Shropshire baby deaths: Ockenden maternity training plan
- Published
Hundreds of senior NHS maternity and neonatal staff across England are to get "leadership training" to address the findings of an inquiry into the Shropshire baby deaths scandal.
Staff from 126 NHS trusts and 44 local maternity units will be trained under a £500,000 programme designed to combat a "disconnect between ward and board".
It comes amid a probe into the maternity care of more than 1,800 families in Shropshire.
The project will launch later in 2021.
The inquiry's recommendations to boost NHS maternity care emerged at the end of last year, but those were interim findings.
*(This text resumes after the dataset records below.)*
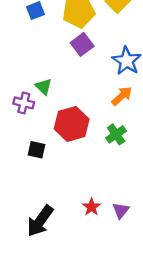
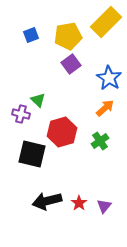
black square: (37, 150) -> (32, 154), size x1.8
black arrow: (40, 221) -> (47, 201), moved, turned 40

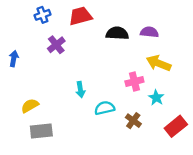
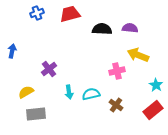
purple cross: (56, 45) -> (49, 69), moved
cyan arrow: (80, 90) -> (69, 92), moved
cyan star: (156, 98) -> (156, 85), moved

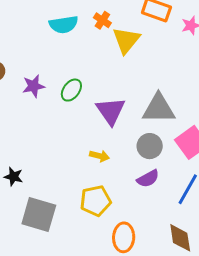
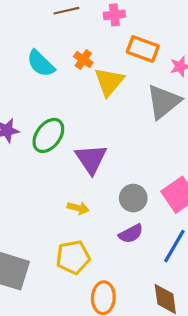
cyan semicircle: (64, 24) -> (41, 64), turned 52
green ellipse: (71, 90) -> (48, 135), size x1.4
gray triangle: (159, 109) -> (164, 102), moved, turned -39

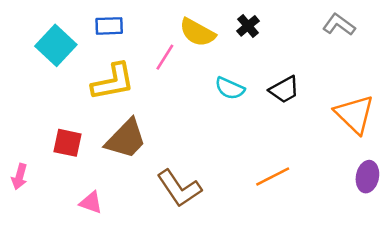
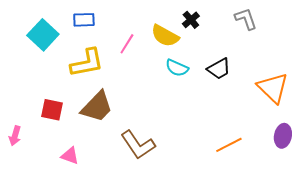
gray L-shape: (339, 25) -> (246, 19), moved, turned 35
yellow semicircle: (197, 32) -> (165, 36), moved
orange line: (273, 177) -> (229, 145), moved

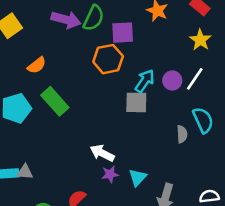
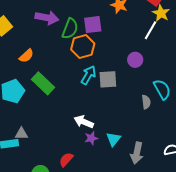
green semicircle: (94, 18) -> (70, 29), moved
yellow star: (200, 40) -> (161, 13), moved
white line: (195, 79) -> (151, 30), moved
cyan arrow: (145, 81) -> (88, 75), moved
gray triangle: (25, 172) -> (22, 134), moved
A full report on the results of the Ockenden Review has been pushed back due to its expanded scope.
Led by Donna Ockenden, the probe into Shrewsbury and Telford Hospital (SaTH) Trust is looking at a total of 1,862 cases, included incidents of preventable infant fatalities.
In December, Ms Ockenden highlighted a raft of complaints about standards at SaTHs hospitals which pointed to poor care over two decades that had harmed dozens of women and their babies, and instances of mothers being blamed for their children's deaths.
Announcing the training, the Department of Health and Social Care (DHSC) said in addition to forging stronger links between frontline staff and board members, it was also set to create greater collaborative working between nurses, doctors, midwives and obstetricians.
The issue of leadership - including the need to escalate staff concerns and apply lessons from serious incidents - was among the key findings of Ms Ockenden's interim report.
About 700 staff are set to benefit.
Patient safety minister Nadine Dorries said she wanted the training to "empower" staff to "get the best out of their teams, and deliver safe, world class care to mothers and their babies".
Alongside the training programme, a new core curriculum for professionals working in maternity and neonatal services is being developed, the DHSC said.
The interim report into SaTH had called for seven "essential actions" to be implemented at maternity units across England.
They have since been transformed into 12 clinical tasks including giving women with complex pregnancies a named consultant and developing a proper process to gather the views of families.
Following publication in December, the chief executive of SaTH said the trust was committed "to implementing all of the report's actions".